Directions for this task. Pictures aside, copy every record word for word.

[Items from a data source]

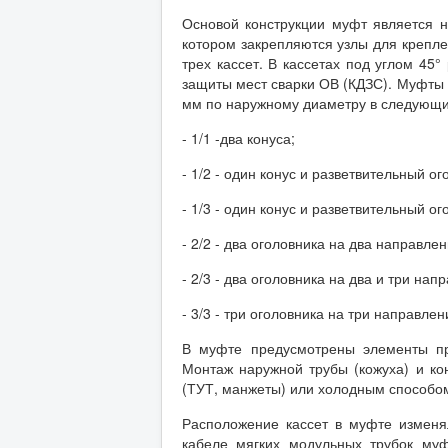
Основой конструкции муфт является 
котором закрепляются узлы для крепле
трех кассет. В кассетах под углом 45
защиты мест сварки ОВ (КДЗС). Муфты
мм по наружному диаметру в следующи
- 1/1 -два конуса;
- 1/2 - один конус и разветвительный о
- 1/3 - один конус и разветвительный о
- 2/2 - два оголовника на два направлен
- 2/3 - два оголовника на два и три нап
- 3/3 - три оголовника на три направлен
В муфте предусмотрены элементы пр
Монтаж наружной трубы (кожуха) и к
(ТУТ, манжеты) или холодным способом
Расположение кассет в муфте изменя
кабеле мягких модульных трубок му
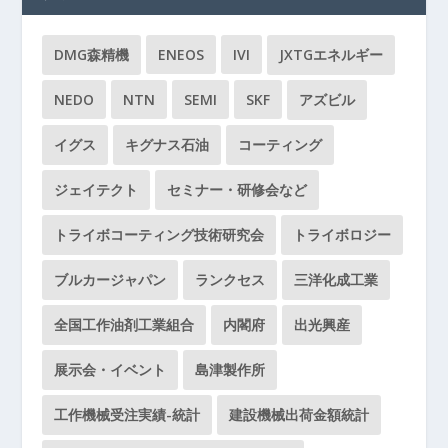
DMG森精機
ENEOS
IVI
JXTGエネルギー
NEDO
NTN
SEMI
SKF
アズビル
イグス
キグナス石油
コーティング
ジェイテクト
セミナー・研修会など
トライボコーティング技術研究会
トライボロジー
ブルカージャパン
ランクセス
三洋化成工業
全国工作油剤工業組合
内閣府
出光興産
展示会・イベント
島津製作所
工作機械受注実績-統計
建設機械出荷金額統計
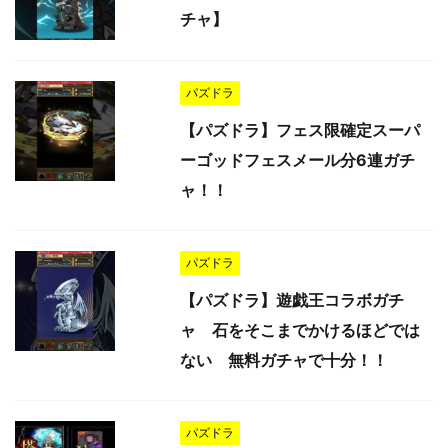
チャ】
パズドラ
【パズドラ】フェス限確定スーパ
ーゴッドフェスメール分6連ガチ
ャ！！
パズドラ
【パズドラ】遊戯王コラボガチ
ャ 石をそこまでかけるほどでは
ない 無料ガチャで十分！！
パズドラ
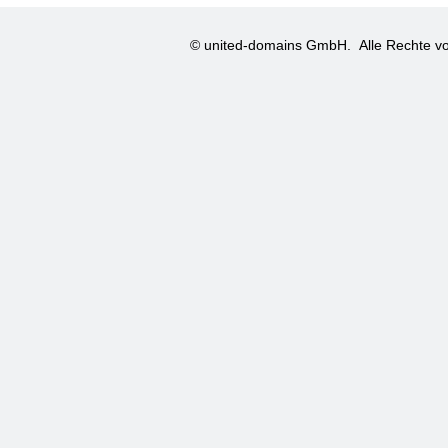
© united-domains GmbH.
Alle Rechte vo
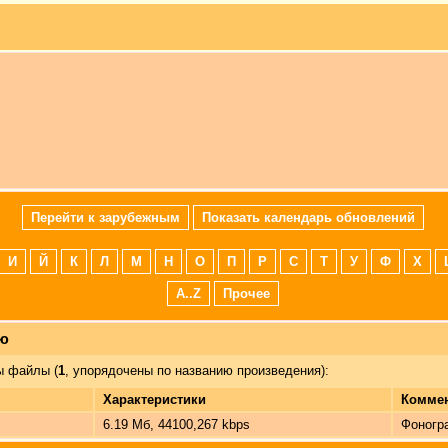
Перейти к зарубежным
Показать календарь обновлений
И
Й
К
Л
М
Н
О
П
Р
С
Т
У
Ф
Х
A..Z
Прочее
лю
 файлы (
1
, упорядочены по названию произведения):
Характеристики
Комме
6.19 Мб, 44100,267 kbps
Фоногр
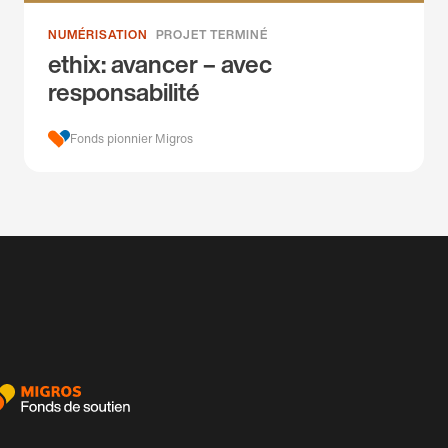
NUMÉRISATION
PROJET TERMINÉ
ethix: avancer – avec
responsabilité
Fonds pionnier Migros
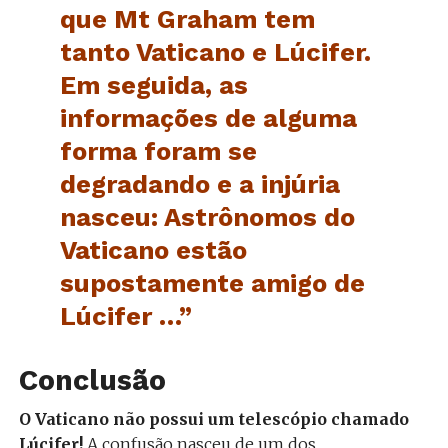
que Mt Graham tem
tanto Vaticano e Lúcifer.
Em seguida, as
informações de alguma
forma foram se
degradando e a injúria
nasceu: Astrônomos do
Vaticano estão
supostamente amigo de
Lúcifer …”
Conclusão
O Vaticano não possui um telescópio chamado
Lúcifer!
A confusão nasceu de um dos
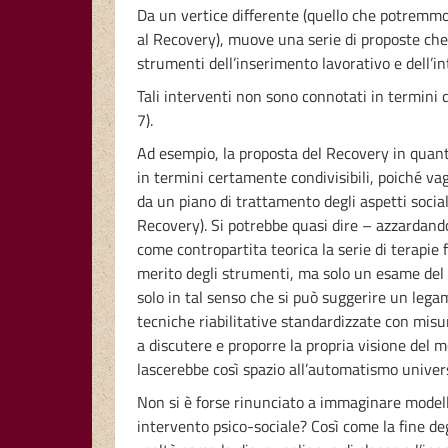
Da un vertice differente (quello che potremmo 
al Recovery), muove una serie di proposte che i
strumenti dell’inserimento lavorativo e dell’in
Tali interventi non sono connotati in termini 
7).
Ad esempio, la proposta del Recovery in quant
in termini certamente condivisibili, poiché vag
da un piano di trattamento degli aspetti socia
Recovery). Si potrebbe quasi dire – azzardando
come contropartita teorica la serie di terapie
merito degli strumenti, ma solo un esame del l
solo in tal senso che si può suggerire un legame 
tecniche riabilitative standardizzate con misu
a discutere e proporre la propria visione del m
lascerebbe così spazio all’automatismo unive
Non si è forse rinunciato a immaginare modelli 
intervento psico-sociale? Così come la fine deg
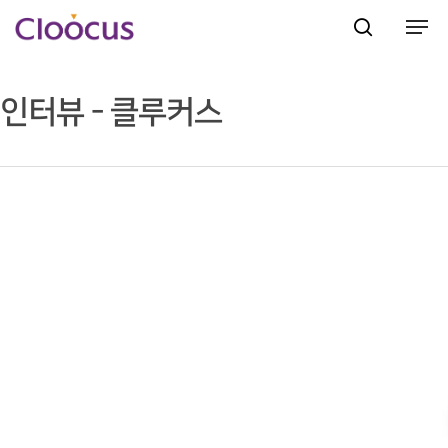
인터뷰 - 클루커스
Hit enter to search or ESC to close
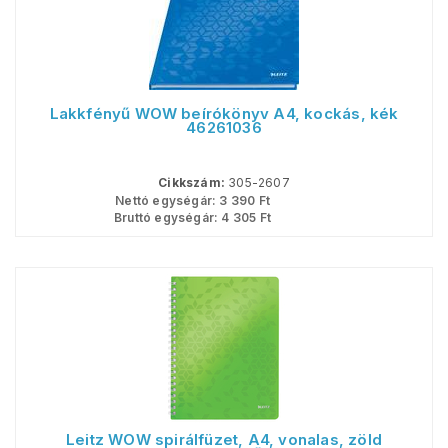
Lakkfényű WOW beírókönyv A4, kockás, kék
46261036
Cikkszám:
305-2607
Nettó egységár:
3 390
Ft
Bruttó egységár:
4 305
Ft
Leitz WOW spirálfüzet, A4, vonalas, zöld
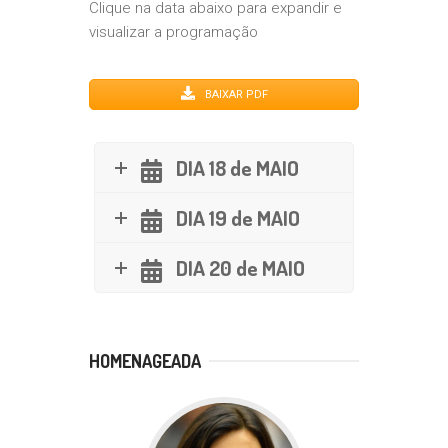
Clique na data abaixo para expandir e
visualizar a programação
BAIXAR PDF
DIA 18 de MAIO
DIA 19 de MAIO
DIA 20 de MAIO
HOMENAGEADA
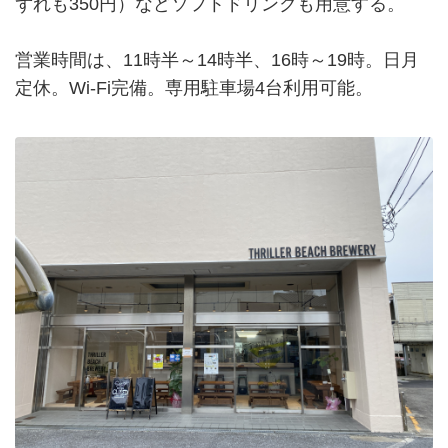
ずれも350円）などソフトドリンクも用意する。
営業時間は、11時半～14時半、16時～19時。日月
定休。Wi-Fi完備。専用駐車場4台利用可能。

Result.
Основой конструкции муфт является 
котором закрепляются узлы для крепле
трех кассет. В кассетах под углом 45
защиты мест сварки ОВ (КДЗС). Муфты
мм по наружному диаметру в следующи
- 1/1 -два конуса;
- 1/2 - один конус и разветвительный о
- 1/3 - один конус и разветвительный о
- 2/2 - два оголовника на два направлен
- 2/3 - два оголовника на два и три нап
- 3/3 - три оголовника на три направлен
В муфте предусмотрены элементы пр
Монтаж наружной трубы (кожуха) и к
(ТУТ, манжеты) или холодным способом
Расположение кассет в муфте изменя
кабеле мягких модульных трубок му
DMG森精機
ENEOS
IVI
JXTGエネルギー
NEDO
NTN
SEMI
SKF
アズビル
イグス
キグナス石油
コーティング
ジェイテクト
セミナー・研修会など
トライボコーティング技術研究会
トライボロジー
ブルカージャパン
ランクセス
三洋化成工業
全国工作油剤工業組合
内閣府
出光興産
展示会・イベント
島津製作所
工作機械受注実績-統計
建設機械出荷金額統計
チャ】
パズドラ
【パズドラ】フェス限確定スーパ
ーゴッドフェスメール分6連ガチ
ャ！！
パズドラ
【パズドラ】遊戯王コラボガチ
ャ 石をそこまでかけるほどでは
ない 無料ガチャで十分！！
パズドラ
© united-domains GmbH.
Alle Rechte vo
Перейти к зарубежным
Показать календарь обновлений
И
Й
К
Л
М
Н
О
П
Р
С
Т
У
Ф
Х
A..Z
Прочее
лю
 файлы (
1
, упорядочены по названию произведения):
Характеристики
Комме
6.19 Мб, 44100,267 kbps
Фоногр
NUMÉRISATION
PROJET TERMINÉ
ethix: avancer – avec
responsabilité
Fonds pionnier Migros
que Mt Graham tem
tanto Vaticano e Lúcifer.
Em seguida, as
informações de alguma
forma foram se
degradando e a injúria
nasceu: Astrônomos do
Vaticano estão
supostamente amigo de
Lúcifer …”
Conclusão
O Vaticano não possui um telescópio chamado
Lúcifer!
A confusão nasceu de um dos
Da un vertice differente (quello che potremmo 
al Recovery), muove una serie di proposte che i
strumenti dell’inserimento lavorativo e dell’in
Tali interventi non sono connotati in termini 
7).
Ad esempio, la proposta del Recovery in quant
in termini certamente condivisibili, poiché vag
da un piano di trattamento degli aspetti socia
Recovery). Si potrebbe quasi dire – azzardando
come contropartita teorica la serie di terapie
merito degli strumenti, ma solo un esame del l
solo in tal senso che si può suggerire un legame 
tecniche riabilitative standardizzate con misu
a discutere e proporre la propria visione del m
lascerebbe così spazio all’automatismo unive
Non si è forse rinunciato a immaginare modelli 
intervento psico-sociale? Così come la fine deg
인터뷰 - 클루커스
Hit enter to search or ESC to close
Lakkfényű WOW beírókönyv A4, kockás, kék
46261036
Cikkszám:
305-2607
Nettó egységár:
3 390
Ft
Bruttó egységár:
4 305
Ft
Leitz WOW spirálfüzet, A4, vonalas, zöld
Clique na data abaixo para expandir e
visualizar a programação
BAIXAR PDF
DIA 18 de MAIO
DIA 19 de MAIO
DIA 20 de MAIO
HOMENAGEADA
ずれも350円）などソフトドリンクも用意する。
営業時間は、11時半～14時半、16時～19時。日月
定休。Wi-Fi完備。専用駐車場4台利用可能。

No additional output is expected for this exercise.